- _Your task_: For every entry, reproduce the wording exactly and omit any image it holds.
═════ Data records ═════
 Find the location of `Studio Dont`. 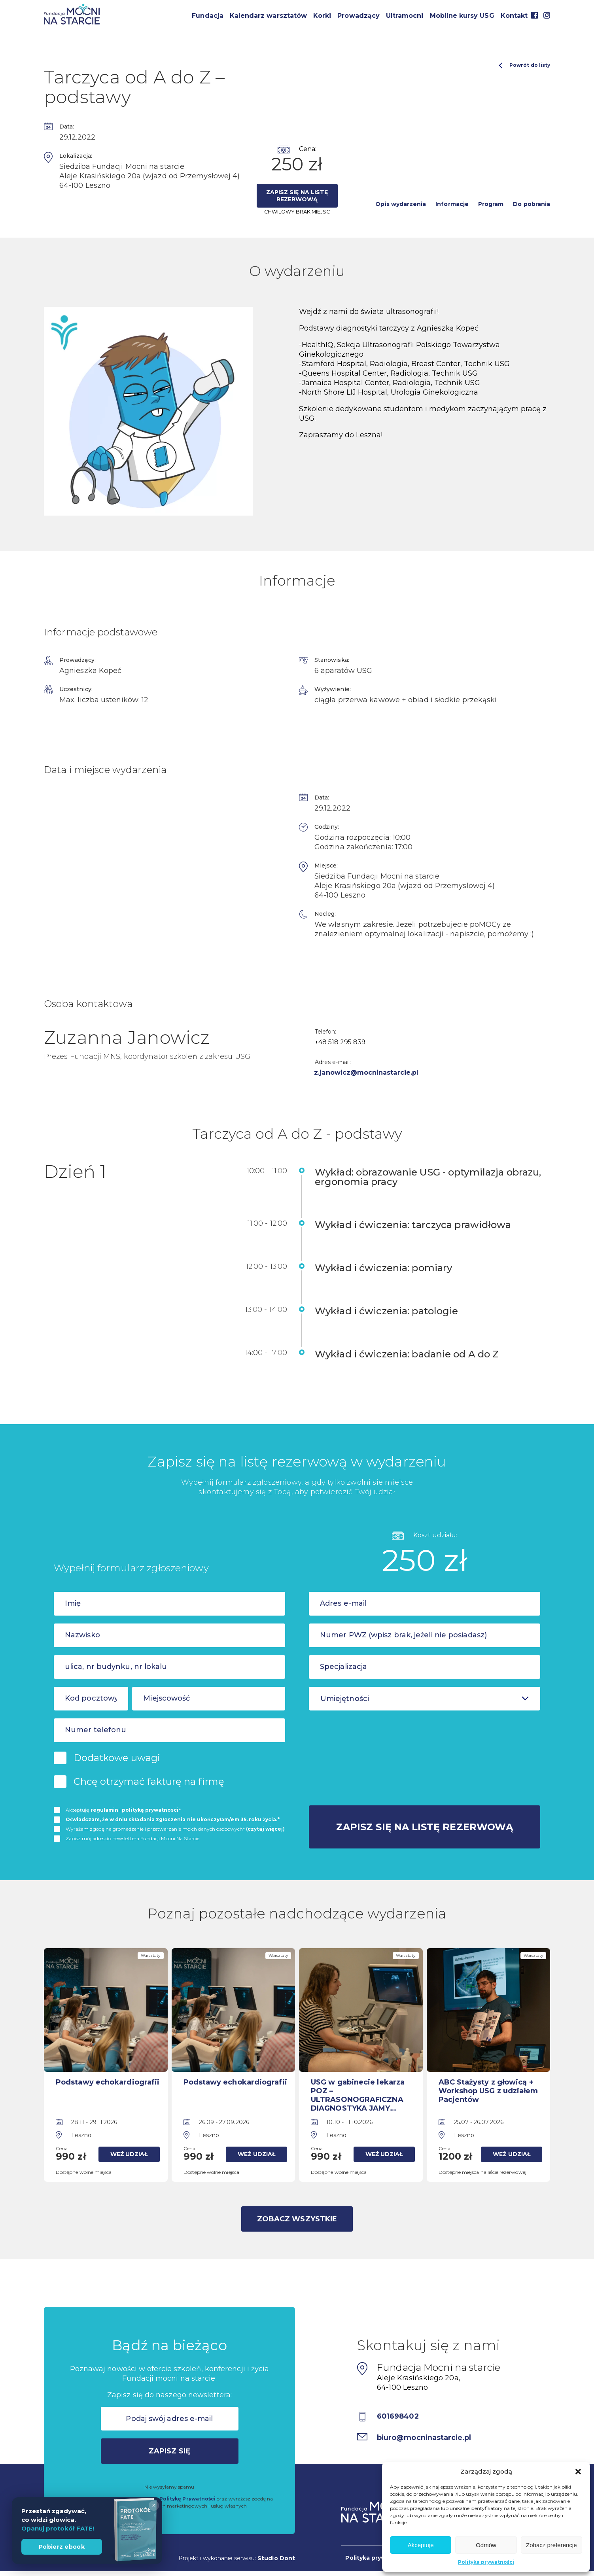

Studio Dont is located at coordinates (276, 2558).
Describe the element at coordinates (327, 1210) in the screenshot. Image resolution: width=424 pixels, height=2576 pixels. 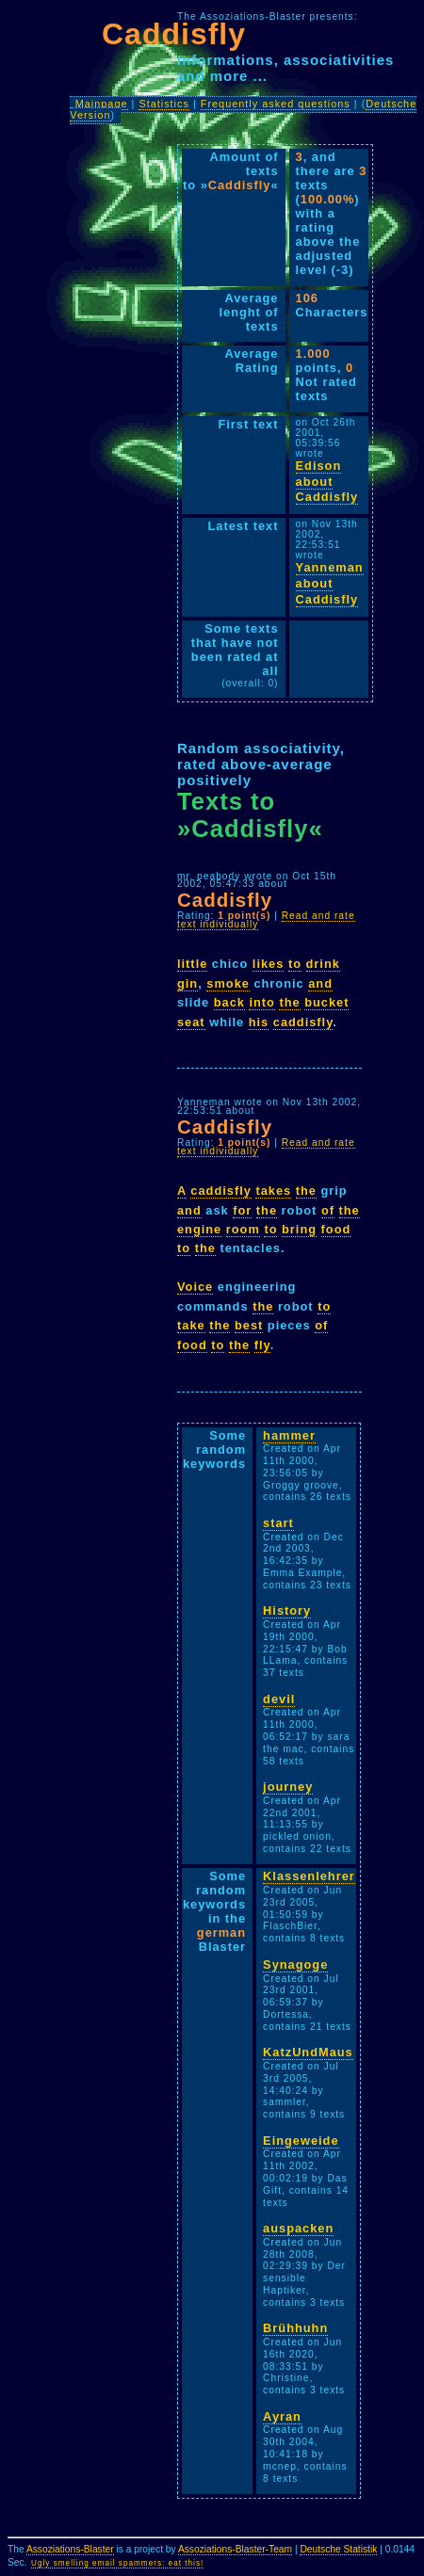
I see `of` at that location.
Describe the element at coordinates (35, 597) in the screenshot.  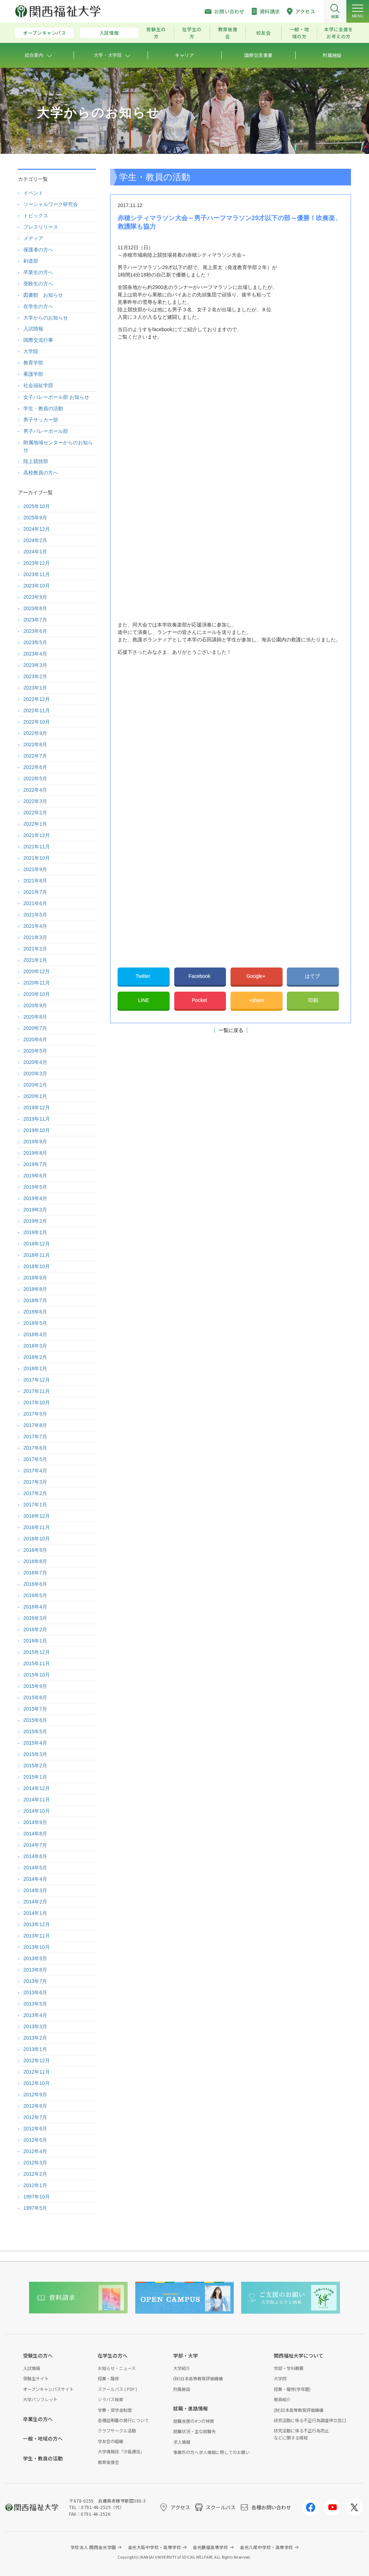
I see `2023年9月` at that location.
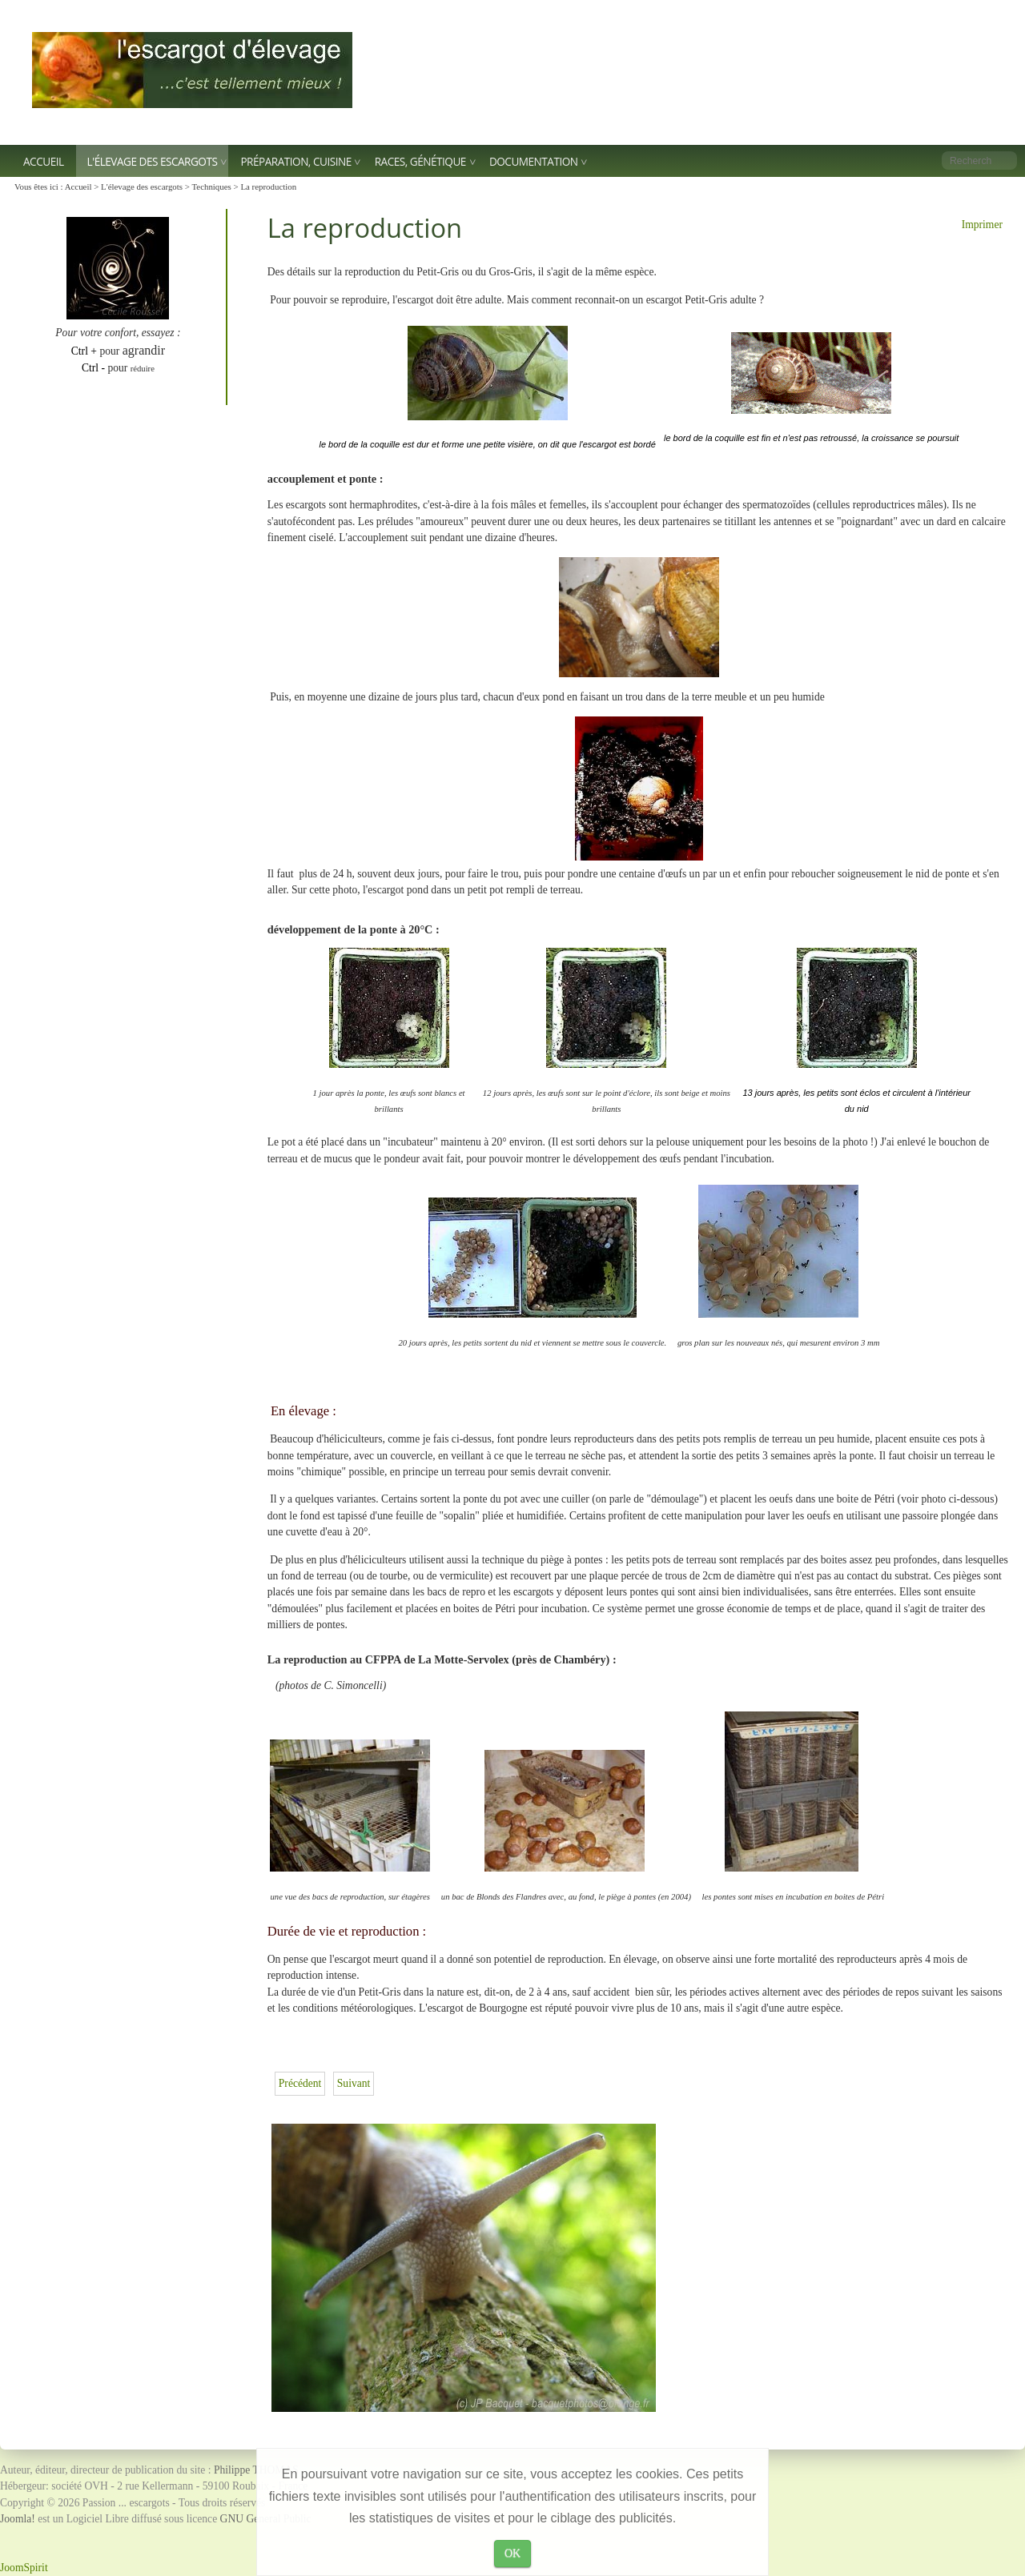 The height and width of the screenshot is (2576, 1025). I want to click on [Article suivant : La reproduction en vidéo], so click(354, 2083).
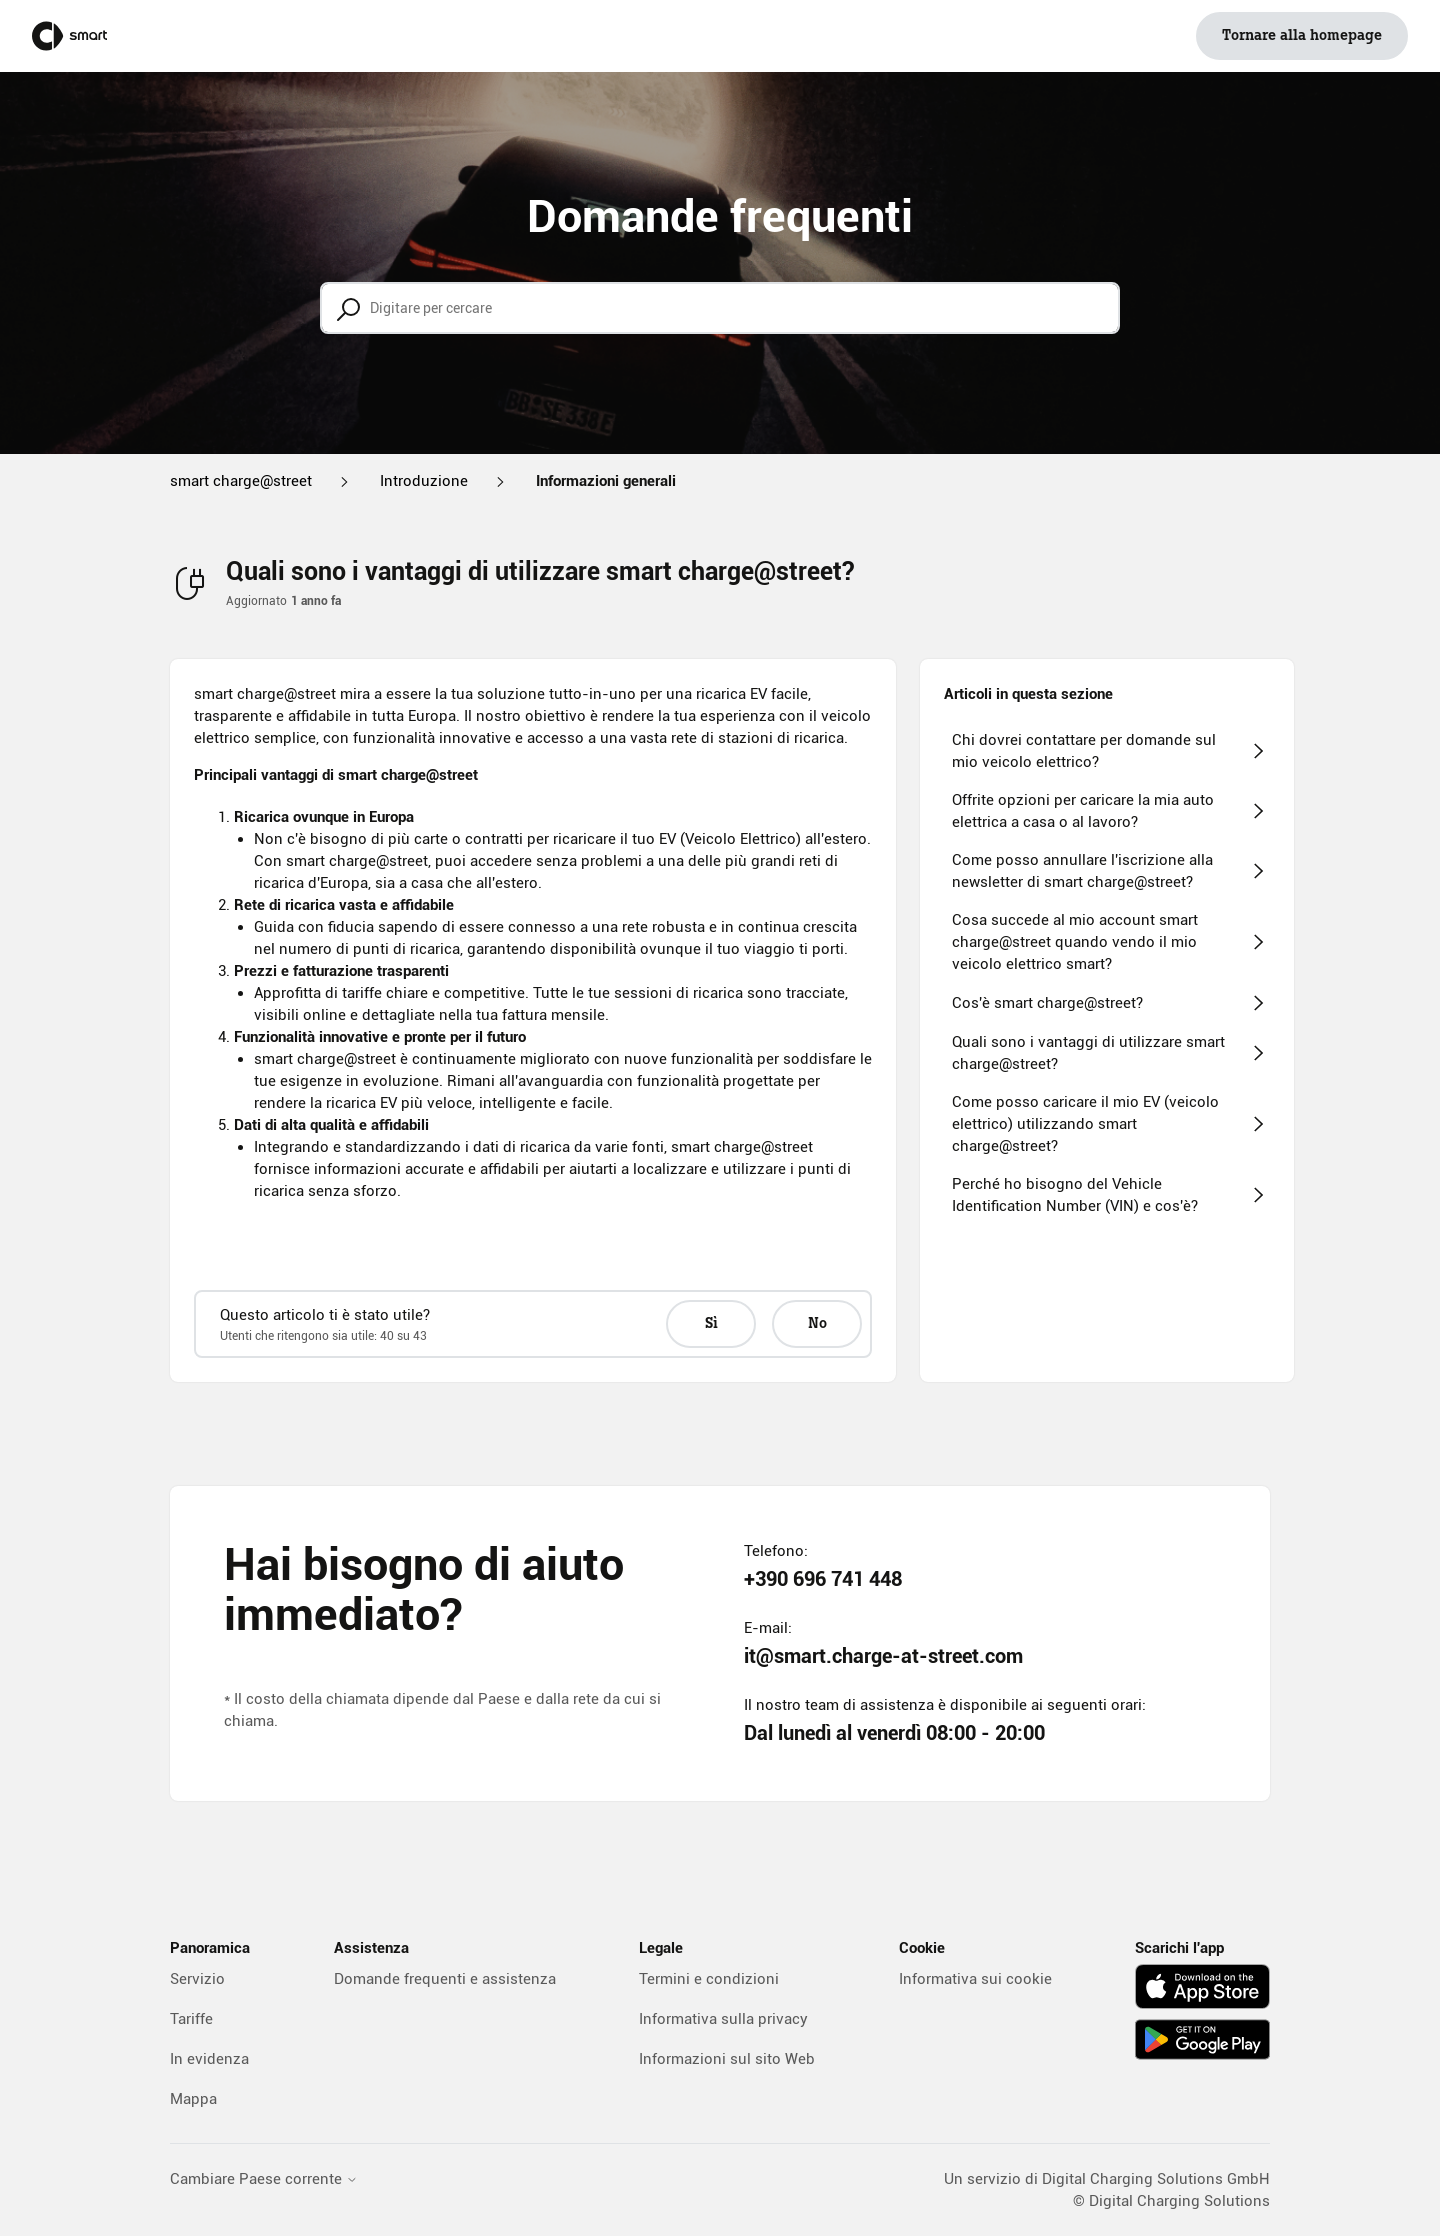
═════
- _Written response_:
 Find the location of `Studio Dont`. 

Studio Dont is located at coordinates (276, 2558).
Describe the element at coordinates (327, 1210) in the screenshot. Image resolution: width=424 pixels, height=2576 pixels. 
I see `of` at that location.
Describe the element at coordinates (35, 597) in the screenshot.  
I see `2023年9月` at that location.
 The height and width of the screenshot is (2576, 1025). I want to click on [Article suivant : La reproduction en vidéo], so click(354, 2083).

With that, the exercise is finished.